Parabolis
Page 18
The majordomo greeted him at the door.
“Good evening, Master Fairchild,” he said, taking his coat and hat.
“Evening, Nicolas.”
Around him was his personal security team, a hand-selected group of men from a private security firm known for attracting mercenaries looking for easy work. Once Fairchild was at the door of the house, the security team broke formation. Two went to man the gates, six to patrol the grounds, and three to enter before Enlil and inspect every room.
Thunder rumbled in the distant gray.
“A storm is coming.”
“That it is.”
Nicolas then handed Fairchild an envelope. It was sealed with the crest of the Bene-seneschal.
“Ah!” Fairchild took it with enthusiasm, broke the wax seal, and ripped the envelope open. Then he adjusted his glasses and read the note: Thank you for your faithful service. May the Maker’s blessing go with you. Bg2.
“Shall I run the bath, sir?” asked Nicolas.
“No.”
“And what of supper?”
“I’ll take a late meal on the train. Which reminds me, have Philippe ready the carriage by six. Departure’s at eight.”
“Very good, sir.”
The majordomo disappeared down the gilded hallway into the east wing where the servants’ quarters were.
Fairchild sat in the foyer as always until the head of security returned from his personal bedchambers.
“You’re all clear, sir.”
“Thank you, Quintus.”
Fairchild climbed the grand staircase that stopped at a landing before curving up on either side to the second story. On the landing wall overlooking the foyer was a large, oil-on-canvas painting of himself, a rendering of his younger self. He posed with a victor’s stance—the chin cocked up, looking out into the distance, his right foot set on a conquered stone, fist over chest. The painting was commissioned by his sons and presented to him on his fiftieth birthday. He stopped at the top of the stairs to take a last look. It was something he never did. Looking at the gallant figure, he was reminded of how fleeting time was. The painting would remain with most of his furniture and his other less valuable possessions for the looting that would surely ensue. Even his servants—trusted servants—would be abandoned. The company relocation was a logistical nightmare but a necessary one. His estate and staff, however, were deemed expendable.
He had to consider that a move would have raised questions. There were already questions about the move of Parallel Mining. Had he moved out of his private residence, there were bound to be more questions. Fairchild had been warned of the Balean invasion by a trusted source. And the less evidence of foreknowledge, the better.
Fairchild passed the ambassador’s suite on his way to his bedchamber. In his room, he switched on the lamp beside his bed, casting a soft drowsy glow into the darkening dusk. He made his way over to the chessboard beside his work desk and studied it. Referencing the note, he then moved the white bishop accordingly.

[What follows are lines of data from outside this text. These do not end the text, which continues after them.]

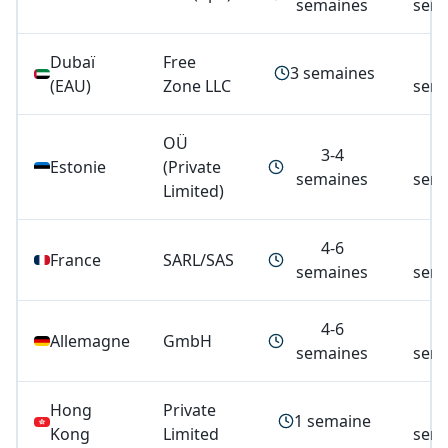
semaines
sem
Dubaï
Free
3 semaines
(EAU)
Zone LLC
sem
OÜ
3-4
4
Estonie
(Private
semaines
sem
Limited)
4-6
4
France
SARL/SAS
semaines
sem
4-6
4
Allemagne
GmbH
semaines
sem
Hong
Private
1 semaine
Kong
Limited
sem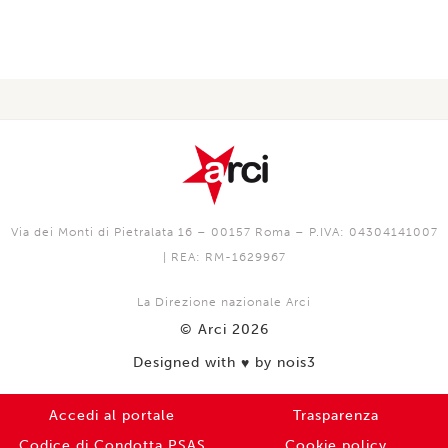
Via dei Monti di Pietralata 16 – 00157 Roma – P.IVA: 04304141007
| REA: RM-1629967
La Direzione nazionale Arci
© Arci 2026
Designed with
by nois3
♥️
Accedi al portale
Trasparenza
Codice di Condotta PSAS
Cookie policy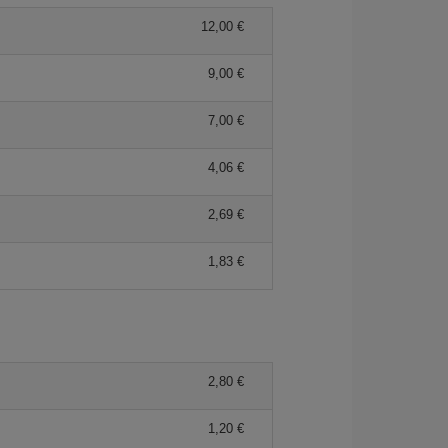
12,00 €
9,00 €
7,00 €
4,06 €
2,69 €
1,83 €
2,80 €
1,20 €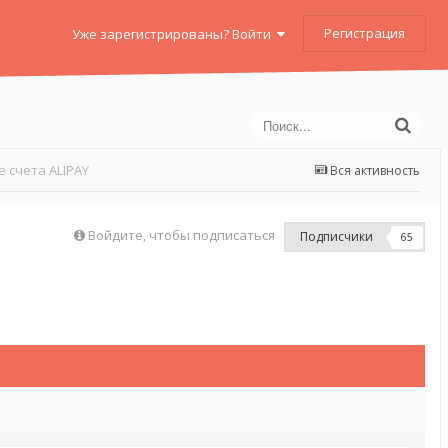
Регистрация
Уже зарегистрированы? Войти
 счета ALIPAY
Вся активность
Войдите, чтобы подписаться
Подписчики
65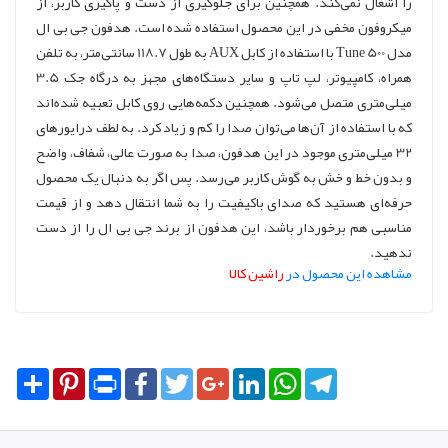
را اشغال نمی‌کند. همچنین برای جلوگیری از دست و پاگیری کاربر، از
میکروفون مخفی در این محصول استفاده شده است. هدفون جی بی ال
مدل Tune 500 با استفاده از کابل AUX به طول 118.7 سانتی‌متر، به تلفن
همراه، کامپیوتر، لپ تاپ و سایر دستگاه‌های مجهز به درگاه جک 3.5
میلی‌متری متصل می‌شود. همچنین دکمه‌هایی روی کابل تعبیه شده‌اند
که با استفاده از آن‌ها می‌توان صدا را کم و زیاد کرد. به لطف درایورهای
32 میلی‌متری موجود در این هدفون، صدا به صورت عالی، شفاف، واضح
و بدون خط و خش به گوش کاربر می‌رسد. پس اگر به دنبال یک محصول
حرفه‌ای هستید که صدای باکیفیت را به شما انتقال دهد و از قیمت
مناسبی هم برخوردار باشد، این هدفون از برند جی بی ال را از دست
ندهید.
مشاهده این محصول در
راشین کالا
Share
Pinterest
Print
Facebook
Twitter
Google+
LinkedIn
WhatsApp
Telegram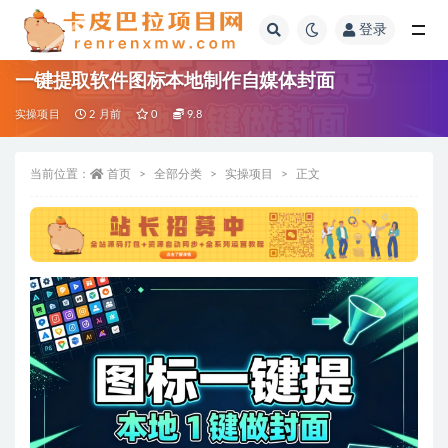
登录
全部
一键提取软件图标本地制作自媒体封面
实操项目
2 月前
0
9.8
当前位置：
首页
全部分类
实操项目
正文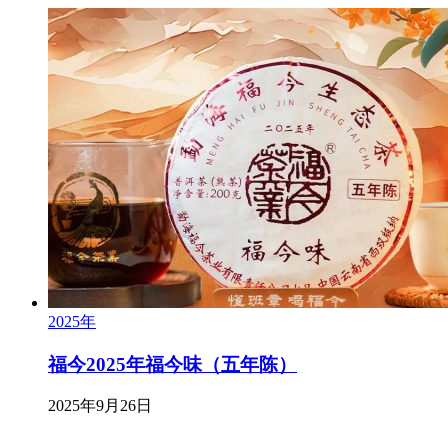
2025年
福今2025年福今味（五年陈）
2025年9月26日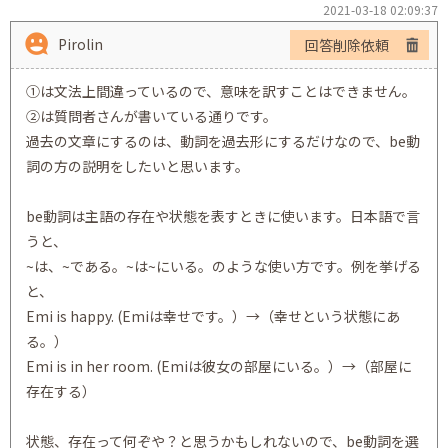
2021-03-18 02:09:37
Pirolin
回答削除依頼
①は文法上間違っているので、意味を訳すことはできません。
②は質問者さんが書いている通りです。
過去の文章にするのは、動詞を過去形にするだけなので、be動
詞の方の説明をしたいと思います。
be動詞は主語の存在や状態を表すときに使います。日本語で言
うと、
~は、~である。~は~にいる。のような使い方です。例を挙げる
と、
Emi is happy. (Emiは幸せです。）→（幸せという状態にあ
る。）
Emi is in her room. (Emiは彼女の部屋にいる。）→（部屋に
存在する）
状態、存在って何ぞや？と思うかもしれないので、be動詞を選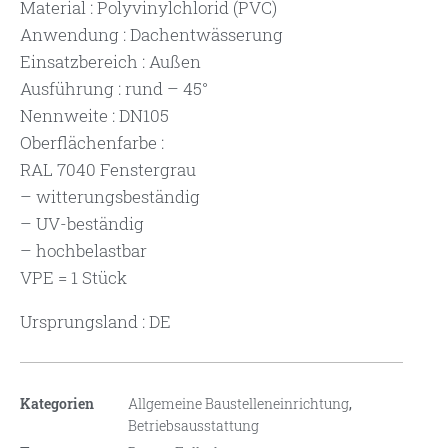
Material : Polyvinylchlorid (PVC)
Anwendung : Dachentwässerung
Einsatzbereich : Außen
Ausführung : rund – 45°
Nennweite : DN105
Oberflächenfarbe :
RAL 7040 Fenstergrau
– witterungsbeständig
– UV-beständig
– hochbelastbar
VPE = 1 Stück
Ursprungsland : DE
Kategorien
Allgemeine Baustelleneinrichtung
,
Betriebsausstattung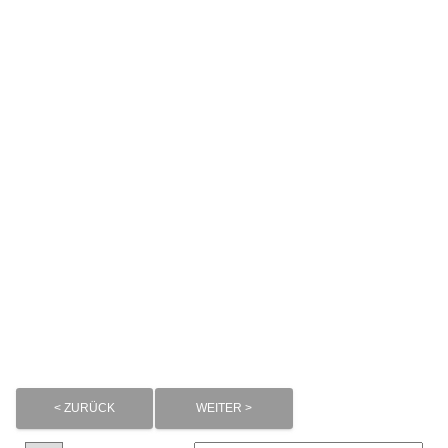
< ZURÜCK
WEITER >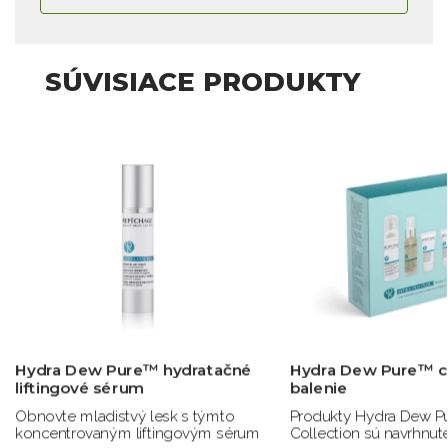
SÚVISIACE PRODUKTY
Hydra Dew Pure™ hydratačné
Hydra Dew Pure™ c
liftingové sérum
balenie
Obnovte mladistvý lesk s týmto
Produkty Hydra Dew Pu
koncentrovaným liftingovým sérum
Collection sú navrhnut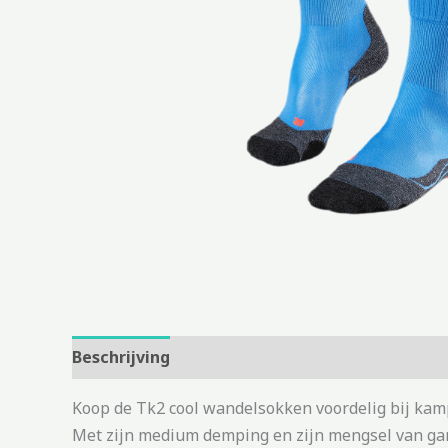
Beschrijving
Aanvullende informatie
Koop de Tk2 cool wandelsokken voordelig bij kam
Met zijn medium demping en zijn mengsel van gare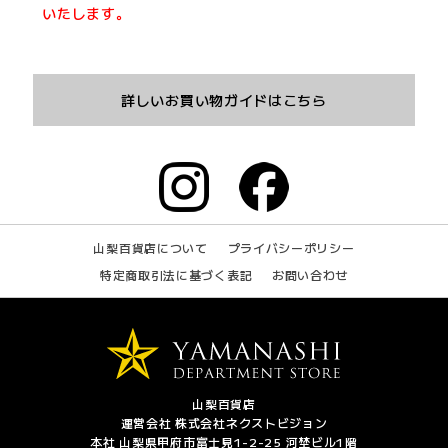
いたします。
詳しいお買い物ガイドはこちら
山梨百貨店について
プライバシーポリシー
特定商取引法に基づく表記
お問い合わせ
山梨百貨店
運営会社 株式会社ネクストビジョン
本社 山梨県甲府市富士見1-2-25 河埜ビル1階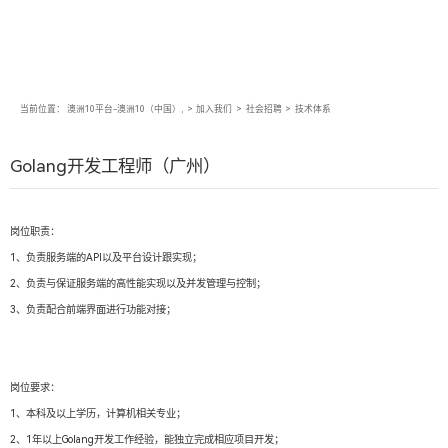
当前位置：
澳洲10平台-澳洲10（中国）,
>
加入我们
>
社会招聘
>
技术体系
Golang开发工程师（广州）
岗位职责：
1、负责服务端的API以及平台设计跟实现；
2、负责与保证服务端的高性能实现以及并发管理与控制；
3、负责配合前端界面进行功能对接；
岗位要求：
1、本科及以上学历，计算机相关专业；
2、1年以上Golang开发工作经验，能独立完成相应项目开发；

“Bishop to g-two. A fianchetto is it?” he muttered to himself. He flipped the note over, grabbed a pen, and jotted down the piece placements. “We’ll have to continue this in Brookhaven.”
Then he unbuttoned his shirt, poured himself a glass from his nightcap decanter. He took a seat in his leather chair and sipped on his brandy. His thoughts went to all that would ensue in Carnaval City in the first hours of the Harvest Festival. In the silence, alone with his drink, the gravity of war descended on him. He thought about the children of the city. The coming death and destruction. Just as dread began to fill him, the bell from the front gate rang.
Fairchild set his glass down on top of the note beside the chessboard and went back out into the corridor. He buttoned his shirt while standing against the rails overlooking the foyer. Quintus was there to ask, “Are you expecting anyone, sir?”
“No.”
Nicolas was already at the door.
“Is Mister Fairchild in?”
“May I ask who’s inquiring?”
“Sentinel Walsh and Sentinel Helell of the State Security Command. We’d like a word with him.”
“And what is this regarding?”
Immediately, Fairchild thought of his ledger. His lies.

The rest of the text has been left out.